══ DATASET EXTRACT
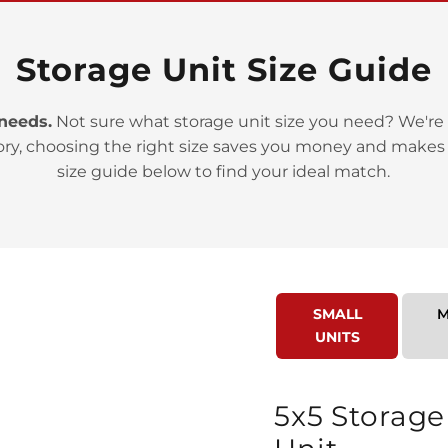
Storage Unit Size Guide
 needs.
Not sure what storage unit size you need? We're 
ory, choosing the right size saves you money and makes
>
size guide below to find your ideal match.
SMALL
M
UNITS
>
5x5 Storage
════
══ DATASET EXTRACT
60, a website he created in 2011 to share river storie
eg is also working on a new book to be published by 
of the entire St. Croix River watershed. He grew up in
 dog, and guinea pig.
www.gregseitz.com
════
Set down only the lines above that fall between the line holding "Storage Unit Size Guide" and the line holding "5x5 Storage", inclusive, keeping each exact.

**SOLUTION FOR THIS PROBLEM**
Storage Unit Size Guide
 needs.
Not sure what storage unit size you need? We're 
ory, choosing the right size saves you money and makes
>
size guide below to find your ideal match.
SMALL
M
UNITS
>
5x5 Storage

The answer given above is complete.